Work order => Check each line of the material. Copy those containing "IFTTT".

============

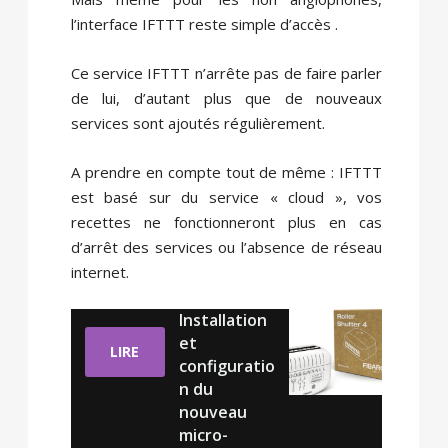
l’interface IFTTT reste simple d’accès .
Ce service IFTTT n’arrête pas de faire parler
de lui, d’autant plus que de nouveaux
services sont ajoutés régulièrement.
A prendre en compte tout de même : IFTTT
est basé sur du service « cloud », vos
recettes ne fonctionneront plus en cas
d’arrêt des services ou l’absence de réseau
internet.
Installation
et
LIRE
configuratio
n du
nouveau
micro-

============

Answer section =>
l’interface IFTTT reste simple d’accès .
Ce service IFTTT n’arrête pas de faire parler
A prendre en compte tout de même : IFTTT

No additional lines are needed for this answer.